Now, more than three-parts of the mock-turtle soup sold in London—I do not mean in the better-class hotels or restaurants—is made from pig’s head, and very nice it is too. Were it really made from calf’s head, it could not possibly be sold for the money. At some future period, when speaking on the all-important subject of “economy” in cooking, I will give you the recipe. Half a pig’s head can be bought for ninepence; nine persons out of ten would not tell the difference between soup made from it and soup made from calf’s head. As the pieman said to Sam Weller, “It’s the seasoning as does it.”
In the above directions, I have only mentioned what I consider absolutely essential. When so many things are mentioned in recipes, people are apt to despair of trying them. However, there are several little things that might be added to the above stock during the period of making cooking with advantage: some chicken-bones, bearing in mind that they must have no white sauce in connection with them, or the soup will never be clear. A mushroom would be another little improvement; any odd scraps of meat, especially roast meat, may be added. The only difference between clear turtle and thick is that the latter has some brown thickening added to it.

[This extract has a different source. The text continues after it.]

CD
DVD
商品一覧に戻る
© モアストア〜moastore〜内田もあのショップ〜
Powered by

But it is, in my opinion, a great mistake to begin dinner with a thick soup, which is a capital thing to lunch off in cold weather, but it is apt to spoil the very best sauce—viz., appetite. The best recipe I know of for this sauce is exercise. Of course it is quite possible to have too much of a good thing, and this was the opinion of a certain gentleman, who once went out to dinner, as follows:—
He was a short, middle-aged gentleman, with a waistcoat that conveyed the idea of having swallowed a water-melon. He was not, as may be imagined, fond of exercise as a rule, and consequently took a cab to go out to dinner. Unfortunately, the cab was old and rotten, and the bottom gave way and came clean out, seat and all. The unlucky man inside had consequently to trot the whole way through the mud. As the cabman, quite unconscious of what had happened, drove on at a brisk pace, the middle-aged gentleman fruitlessly endeavouring to attract his attention all the time. On arriving at his destination, his feelings, as well as his legs, can be better imagined than described.

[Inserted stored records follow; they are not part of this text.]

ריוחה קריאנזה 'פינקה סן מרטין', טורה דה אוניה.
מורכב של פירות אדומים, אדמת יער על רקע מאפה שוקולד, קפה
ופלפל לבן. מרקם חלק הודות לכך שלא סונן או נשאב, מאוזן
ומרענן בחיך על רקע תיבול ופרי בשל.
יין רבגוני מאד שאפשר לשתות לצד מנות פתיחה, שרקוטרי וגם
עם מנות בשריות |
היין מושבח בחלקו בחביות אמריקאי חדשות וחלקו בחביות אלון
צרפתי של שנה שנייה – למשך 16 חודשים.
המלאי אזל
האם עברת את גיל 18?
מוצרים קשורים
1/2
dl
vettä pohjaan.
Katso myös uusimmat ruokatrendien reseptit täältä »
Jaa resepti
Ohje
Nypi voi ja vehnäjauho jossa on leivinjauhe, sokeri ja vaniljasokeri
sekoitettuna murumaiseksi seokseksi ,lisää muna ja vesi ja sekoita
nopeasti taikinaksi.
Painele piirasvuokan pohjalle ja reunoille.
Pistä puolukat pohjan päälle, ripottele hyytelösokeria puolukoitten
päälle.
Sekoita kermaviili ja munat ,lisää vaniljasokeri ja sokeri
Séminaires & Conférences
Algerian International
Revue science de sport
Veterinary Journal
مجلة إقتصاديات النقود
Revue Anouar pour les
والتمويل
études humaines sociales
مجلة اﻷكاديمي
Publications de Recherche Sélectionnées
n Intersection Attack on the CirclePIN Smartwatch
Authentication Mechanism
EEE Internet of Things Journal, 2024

Cooking is a high art. There was some great foreign Minister, I forget who, who owed his great success as a diplomatist to his cook.

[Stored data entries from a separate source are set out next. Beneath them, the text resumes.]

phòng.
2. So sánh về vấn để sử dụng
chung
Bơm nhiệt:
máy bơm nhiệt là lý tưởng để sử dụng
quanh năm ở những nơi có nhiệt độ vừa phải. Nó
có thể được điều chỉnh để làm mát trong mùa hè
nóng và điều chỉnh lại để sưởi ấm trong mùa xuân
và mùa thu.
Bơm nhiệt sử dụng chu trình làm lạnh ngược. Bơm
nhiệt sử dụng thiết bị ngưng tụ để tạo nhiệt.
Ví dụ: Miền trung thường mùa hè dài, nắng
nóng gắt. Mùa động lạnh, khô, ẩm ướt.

Suppose, for instance, some young man required a little assistance from his father. Who, in his senses, would broach the subject half an hour before dinner? No, send home a woodcock, and tell the cook to take great pains with it, and send it up unexpectedly. Tell the butler to get up a particular bottle, such as ’34 port, or ’48 Château Margaux, or a bottle of very old East India madeira. Wait till the old gentleman is about half-way through his bottle, and then approach him with respectful and affectionate confidence.